Required work:
The pictures in the listing below are to be skipped, while the lines between the line holding "5 de agosto de 2026" and the line holding "Klangabenteuer mit den", inclusive, are to be output exactly.
**** Available records
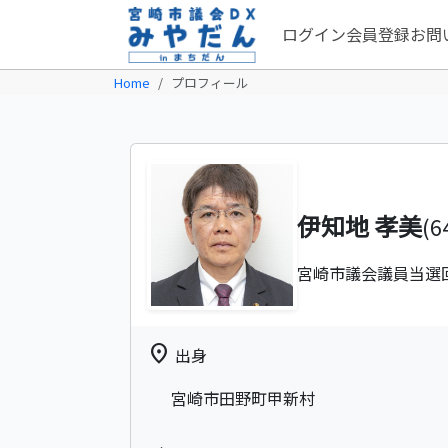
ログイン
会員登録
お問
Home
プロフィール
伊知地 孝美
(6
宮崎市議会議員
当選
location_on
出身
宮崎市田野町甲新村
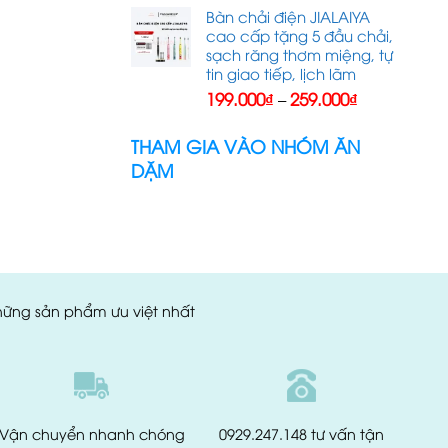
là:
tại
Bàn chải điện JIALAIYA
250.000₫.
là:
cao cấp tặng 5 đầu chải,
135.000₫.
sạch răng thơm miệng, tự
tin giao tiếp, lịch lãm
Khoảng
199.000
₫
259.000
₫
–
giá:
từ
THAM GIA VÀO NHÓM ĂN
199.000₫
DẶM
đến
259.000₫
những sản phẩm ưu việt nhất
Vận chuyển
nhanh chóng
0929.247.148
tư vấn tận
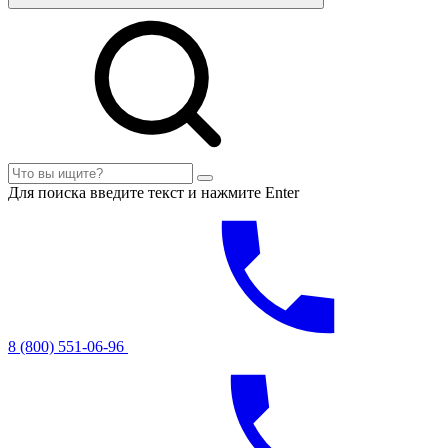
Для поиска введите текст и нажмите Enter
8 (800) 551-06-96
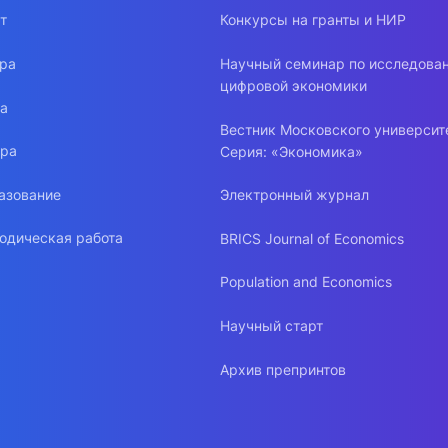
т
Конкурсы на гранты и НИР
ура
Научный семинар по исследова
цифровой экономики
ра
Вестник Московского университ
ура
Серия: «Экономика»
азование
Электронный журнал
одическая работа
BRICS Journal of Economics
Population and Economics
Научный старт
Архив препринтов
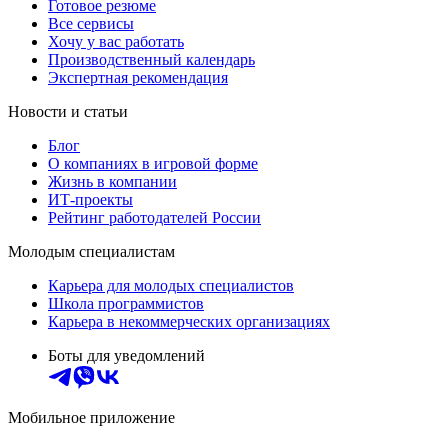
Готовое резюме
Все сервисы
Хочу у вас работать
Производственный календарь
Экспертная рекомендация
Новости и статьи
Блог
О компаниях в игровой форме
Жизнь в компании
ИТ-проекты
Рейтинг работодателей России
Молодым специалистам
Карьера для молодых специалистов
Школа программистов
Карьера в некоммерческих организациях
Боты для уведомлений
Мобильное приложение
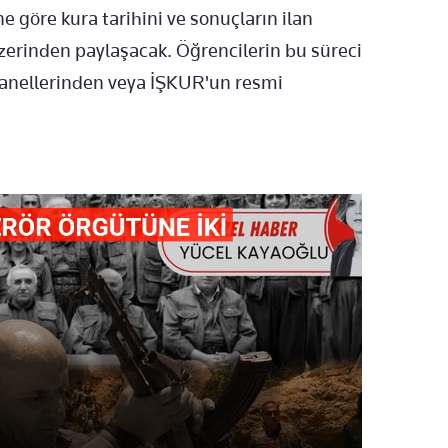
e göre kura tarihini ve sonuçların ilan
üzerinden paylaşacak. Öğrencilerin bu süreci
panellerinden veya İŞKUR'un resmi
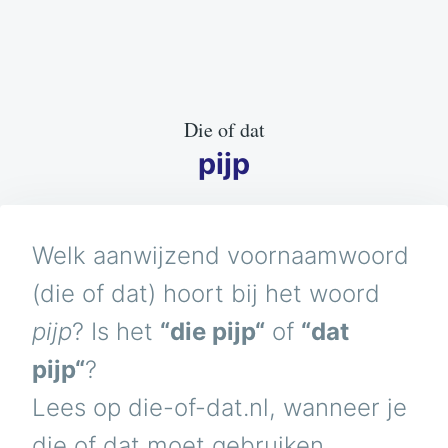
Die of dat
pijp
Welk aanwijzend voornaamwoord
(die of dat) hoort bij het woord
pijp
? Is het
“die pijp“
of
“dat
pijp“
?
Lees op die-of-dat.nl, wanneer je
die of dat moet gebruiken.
********
**** Available records
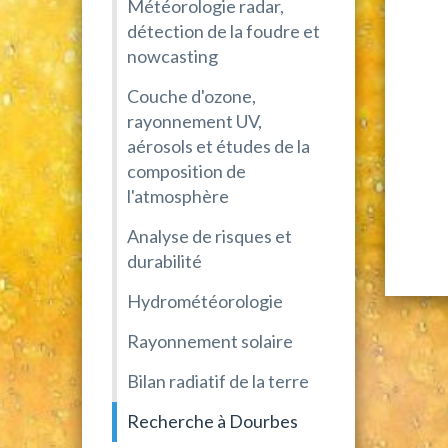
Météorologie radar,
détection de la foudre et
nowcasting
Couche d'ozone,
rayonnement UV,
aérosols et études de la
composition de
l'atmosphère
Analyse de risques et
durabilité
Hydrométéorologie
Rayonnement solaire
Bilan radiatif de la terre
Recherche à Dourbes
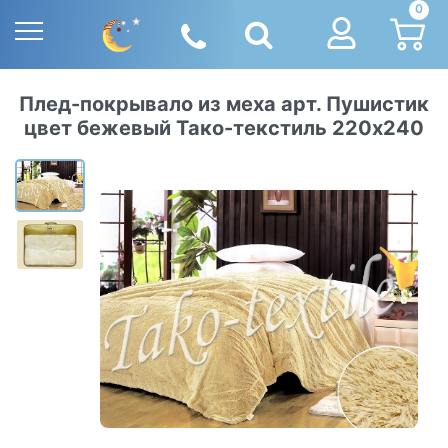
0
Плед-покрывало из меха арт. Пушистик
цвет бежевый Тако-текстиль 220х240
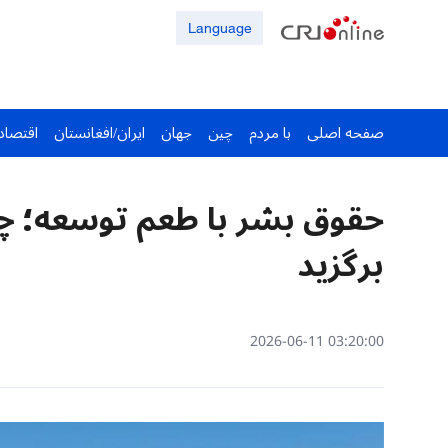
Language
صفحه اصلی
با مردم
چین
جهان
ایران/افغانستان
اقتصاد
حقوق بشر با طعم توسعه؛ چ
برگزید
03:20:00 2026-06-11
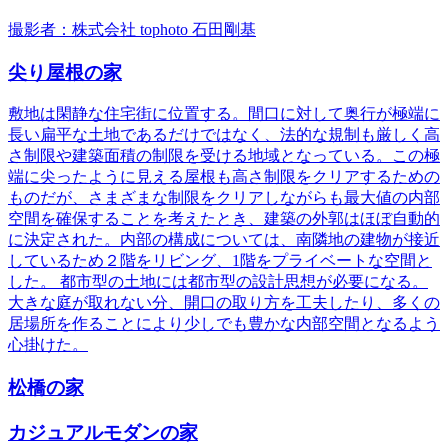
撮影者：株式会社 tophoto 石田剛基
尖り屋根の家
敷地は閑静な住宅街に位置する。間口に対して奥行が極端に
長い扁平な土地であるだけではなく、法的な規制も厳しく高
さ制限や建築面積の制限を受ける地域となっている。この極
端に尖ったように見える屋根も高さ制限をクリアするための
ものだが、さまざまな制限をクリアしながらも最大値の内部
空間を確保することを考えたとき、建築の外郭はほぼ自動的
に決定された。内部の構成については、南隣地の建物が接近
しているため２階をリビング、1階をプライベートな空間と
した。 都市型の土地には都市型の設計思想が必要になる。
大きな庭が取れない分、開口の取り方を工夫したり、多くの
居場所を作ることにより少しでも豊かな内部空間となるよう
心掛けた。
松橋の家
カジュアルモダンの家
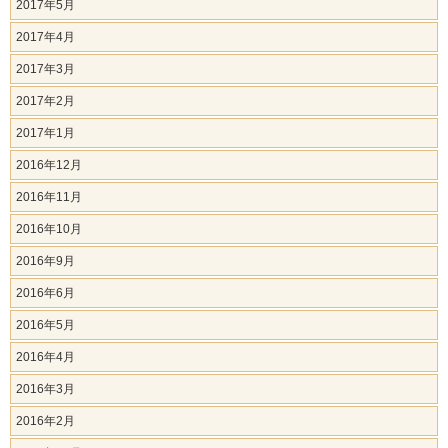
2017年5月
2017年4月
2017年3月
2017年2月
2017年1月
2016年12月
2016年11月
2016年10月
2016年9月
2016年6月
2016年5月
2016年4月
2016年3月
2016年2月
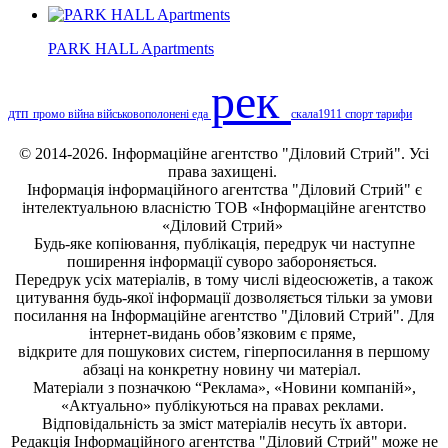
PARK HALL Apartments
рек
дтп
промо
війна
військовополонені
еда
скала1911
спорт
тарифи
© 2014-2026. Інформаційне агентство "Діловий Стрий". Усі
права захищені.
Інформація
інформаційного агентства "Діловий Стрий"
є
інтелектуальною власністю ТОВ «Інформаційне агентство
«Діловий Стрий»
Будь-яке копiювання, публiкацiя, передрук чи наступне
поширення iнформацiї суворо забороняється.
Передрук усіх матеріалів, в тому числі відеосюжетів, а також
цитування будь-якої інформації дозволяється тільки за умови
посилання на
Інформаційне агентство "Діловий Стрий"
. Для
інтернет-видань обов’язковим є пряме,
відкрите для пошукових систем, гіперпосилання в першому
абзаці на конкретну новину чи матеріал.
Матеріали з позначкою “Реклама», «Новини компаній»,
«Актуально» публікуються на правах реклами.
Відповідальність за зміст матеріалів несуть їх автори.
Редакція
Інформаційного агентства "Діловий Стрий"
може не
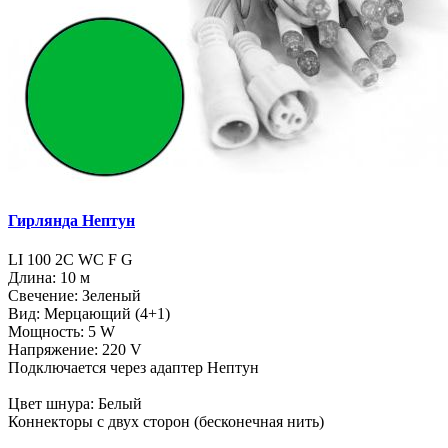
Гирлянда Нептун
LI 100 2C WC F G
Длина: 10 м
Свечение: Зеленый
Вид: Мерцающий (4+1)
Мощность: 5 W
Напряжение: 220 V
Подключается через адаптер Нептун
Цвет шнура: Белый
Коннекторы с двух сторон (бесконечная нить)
********
**** Available records
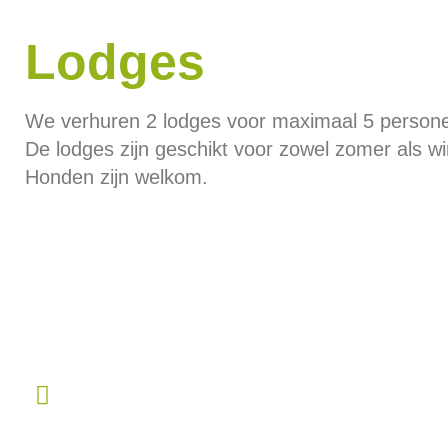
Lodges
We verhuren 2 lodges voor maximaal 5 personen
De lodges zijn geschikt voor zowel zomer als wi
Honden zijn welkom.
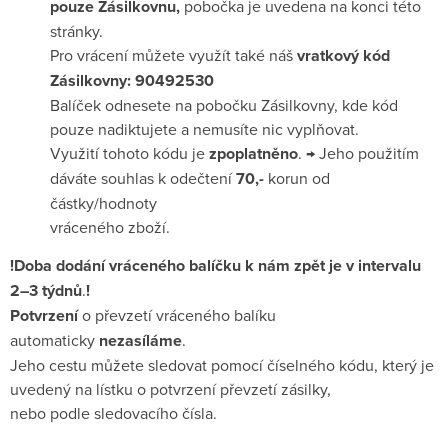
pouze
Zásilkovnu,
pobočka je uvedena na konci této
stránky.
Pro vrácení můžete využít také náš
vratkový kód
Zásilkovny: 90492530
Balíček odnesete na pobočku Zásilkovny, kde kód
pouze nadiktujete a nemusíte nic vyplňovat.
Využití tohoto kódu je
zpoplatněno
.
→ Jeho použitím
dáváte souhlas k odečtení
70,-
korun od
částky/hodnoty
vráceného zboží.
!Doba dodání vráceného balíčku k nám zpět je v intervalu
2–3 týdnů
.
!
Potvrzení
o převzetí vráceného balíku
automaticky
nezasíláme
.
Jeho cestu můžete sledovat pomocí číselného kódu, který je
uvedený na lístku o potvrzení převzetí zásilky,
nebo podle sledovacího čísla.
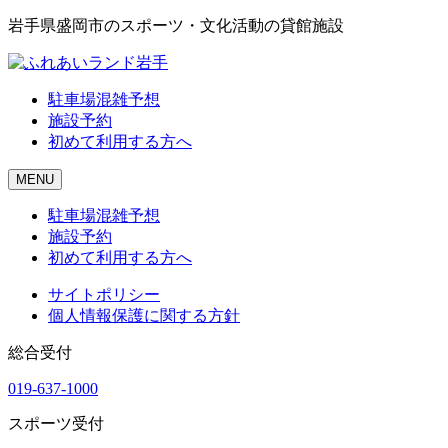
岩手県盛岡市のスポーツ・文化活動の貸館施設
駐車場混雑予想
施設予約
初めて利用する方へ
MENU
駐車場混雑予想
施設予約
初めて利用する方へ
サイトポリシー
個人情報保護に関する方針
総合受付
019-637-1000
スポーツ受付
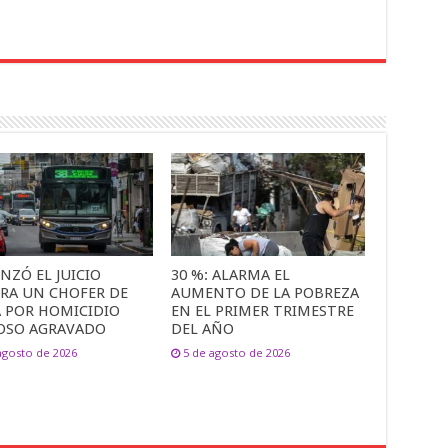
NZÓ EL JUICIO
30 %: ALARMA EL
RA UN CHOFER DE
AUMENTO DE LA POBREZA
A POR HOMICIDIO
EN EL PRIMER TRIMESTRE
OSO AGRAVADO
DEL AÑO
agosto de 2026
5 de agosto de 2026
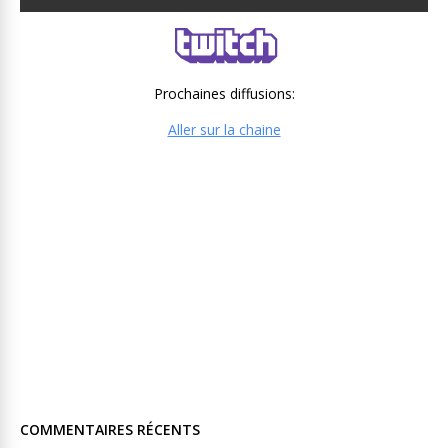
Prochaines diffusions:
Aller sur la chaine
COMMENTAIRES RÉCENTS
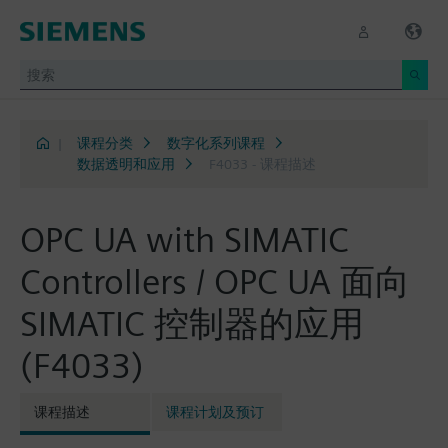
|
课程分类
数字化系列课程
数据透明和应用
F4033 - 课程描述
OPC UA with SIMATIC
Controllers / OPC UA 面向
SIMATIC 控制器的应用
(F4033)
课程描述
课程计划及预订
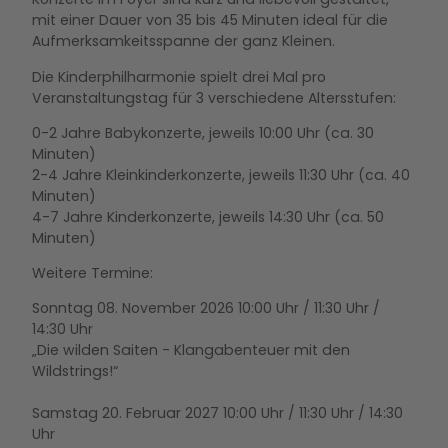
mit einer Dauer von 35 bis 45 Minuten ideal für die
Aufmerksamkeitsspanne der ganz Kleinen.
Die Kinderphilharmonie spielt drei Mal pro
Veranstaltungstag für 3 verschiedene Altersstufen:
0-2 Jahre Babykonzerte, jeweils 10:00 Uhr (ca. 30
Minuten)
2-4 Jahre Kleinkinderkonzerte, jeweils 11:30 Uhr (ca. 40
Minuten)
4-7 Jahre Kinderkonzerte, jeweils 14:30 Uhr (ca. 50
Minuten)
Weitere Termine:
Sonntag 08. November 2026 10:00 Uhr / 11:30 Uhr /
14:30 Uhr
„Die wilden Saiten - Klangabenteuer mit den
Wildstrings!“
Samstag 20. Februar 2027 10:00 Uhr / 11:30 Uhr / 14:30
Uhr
********
Response to this exercise:
5 de agosto de 2026
Prochaines diffusions:
Aller sur la chaine
COMMENTAIRES RÉCENTS
|
课程分类
数字化系列课程
数据透明和应用
F4033 - 课程描述
OPC UA with SIMATIC
Controllers / OPC UA 面向
SIMATIC 控制器的应用
(F4033)
课程描述
课程计划及预订
mit einer Dauer von 35 bis 45 Minuten ideal für die
Aufmerksamkeitsspanne der ganz Kleinen.
Die Kinderphilharmonie spielt drei Mal pro
Veranstaltungstag für 3 verschiedene Altersstufen:
0-2 Jahre Babykonzerte, jeweils 10:00 Uhr (ca. 30
Minuten)
2-4 Jahre Kleinkinderkonzerte, jeweils 11:30 Uhr (ca. 40
Minuten)
4-7 Jahre Kinderkonzerte, jeweils 14:30 Uhr (ca. 50
Minuten)
Weitere Termine:
Sonntag 08. November 2026 10:00 Uhr / 11:30 Uhr /
14:30 Uhr
„Die wilden Saiten - Klangabenteuer mit den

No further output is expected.